What you should do
Which of the lines below holds the string "role"? Copy every line that does.

········

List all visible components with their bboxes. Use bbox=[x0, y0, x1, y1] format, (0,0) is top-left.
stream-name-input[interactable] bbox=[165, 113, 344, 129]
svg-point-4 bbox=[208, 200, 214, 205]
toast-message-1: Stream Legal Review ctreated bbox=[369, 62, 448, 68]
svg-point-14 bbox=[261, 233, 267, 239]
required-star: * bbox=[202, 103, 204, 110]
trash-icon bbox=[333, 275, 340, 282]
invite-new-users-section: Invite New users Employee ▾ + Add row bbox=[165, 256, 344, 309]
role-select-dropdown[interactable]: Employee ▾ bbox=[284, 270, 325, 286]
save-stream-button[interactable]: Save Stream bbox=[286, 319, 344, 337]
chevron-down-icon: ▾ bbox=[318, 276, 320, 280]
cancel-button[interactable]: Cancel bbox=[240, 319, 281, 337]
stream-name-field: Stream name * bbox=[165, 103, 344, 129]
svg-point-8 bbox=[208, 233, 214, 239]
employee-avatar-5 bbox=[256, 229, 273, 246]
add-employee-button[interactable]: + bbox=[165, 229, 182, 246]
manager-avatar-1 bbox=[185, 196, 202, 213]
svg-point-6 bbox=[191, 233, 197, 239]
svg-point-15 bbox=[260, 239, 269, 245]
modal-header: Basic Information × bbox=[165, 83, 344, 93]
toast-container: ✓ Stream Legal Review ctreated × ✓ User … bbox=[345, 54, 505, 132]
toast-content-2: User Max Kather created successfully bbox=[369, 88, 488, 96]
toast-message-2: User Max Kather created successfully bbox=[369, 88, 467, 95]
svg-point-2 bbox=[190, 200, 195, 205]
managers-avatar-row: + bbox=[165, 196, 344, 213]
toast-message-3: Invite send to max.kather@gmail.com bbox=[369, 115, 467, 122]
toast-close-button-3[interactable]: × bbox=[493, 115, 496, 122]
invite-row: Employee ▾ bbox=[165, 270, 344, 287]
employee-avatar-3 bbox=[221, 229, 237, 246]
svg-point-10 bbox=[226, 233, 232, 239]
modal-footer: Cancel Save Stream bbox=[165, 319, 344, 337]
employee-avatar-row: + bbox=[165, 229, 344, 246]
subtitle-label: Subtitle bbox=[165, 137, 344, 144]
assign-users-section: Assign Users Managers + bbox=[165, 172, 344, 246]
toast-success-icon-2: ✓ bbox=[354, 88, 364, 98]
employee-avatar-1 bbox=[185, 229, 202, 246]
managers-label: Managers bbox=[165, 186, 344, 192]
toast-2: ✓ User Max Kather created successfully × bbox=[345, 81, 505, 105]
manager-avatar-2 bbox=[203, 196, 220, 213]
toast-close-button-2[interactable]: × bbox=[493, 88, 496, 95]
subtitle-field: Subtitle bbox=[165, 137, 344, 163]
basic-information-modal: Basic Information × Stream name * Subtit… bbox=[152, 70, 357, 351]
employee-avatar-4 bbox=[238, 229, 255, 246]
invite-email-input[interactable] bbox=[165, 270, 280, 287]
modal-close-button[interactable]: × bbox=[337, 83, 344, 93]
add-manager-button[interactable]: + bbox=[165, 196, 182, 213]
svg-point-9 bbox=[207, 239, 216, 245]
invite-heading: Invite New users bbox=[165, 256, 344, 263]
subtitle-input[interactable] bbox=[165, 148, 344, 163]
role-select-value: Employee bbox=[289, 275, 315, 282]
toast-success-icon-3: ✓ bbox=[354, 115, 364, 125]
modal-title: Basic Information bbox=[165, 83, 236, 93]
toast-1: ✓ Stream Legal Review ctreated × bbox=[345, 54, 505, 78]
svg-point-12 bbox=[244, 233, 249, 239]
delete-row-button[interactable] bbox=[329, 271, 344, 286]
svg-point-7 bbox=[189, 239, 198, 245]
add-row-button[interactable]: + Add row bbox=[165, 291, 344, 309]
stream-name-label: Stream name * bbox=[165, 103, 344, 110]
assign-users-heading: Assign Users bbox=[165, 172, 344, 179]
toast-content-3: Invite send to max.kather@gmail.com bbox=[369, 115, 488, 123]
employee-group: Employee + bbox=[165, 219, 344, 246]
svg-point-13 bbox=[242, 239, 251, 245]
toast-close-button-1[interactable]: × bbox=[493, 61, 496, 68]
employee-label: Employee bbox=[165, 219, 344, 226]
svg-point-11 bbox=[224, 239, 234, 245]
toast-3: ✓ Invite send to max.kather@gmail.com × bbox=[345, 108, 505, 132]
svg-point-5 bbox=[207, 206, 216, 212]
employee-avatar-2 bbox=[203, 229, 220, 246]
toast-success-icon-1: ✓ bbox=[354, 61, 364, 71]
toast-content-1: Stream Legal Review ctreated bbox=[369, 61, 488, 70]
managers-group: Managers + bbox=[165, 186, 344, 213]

········

Exercise solution
role-select-dropdown[interactable]: Employee ▾ bbox=[284, 270, 325, 286]
role-select-value: Employee bbox=[289, 275, 315, 282]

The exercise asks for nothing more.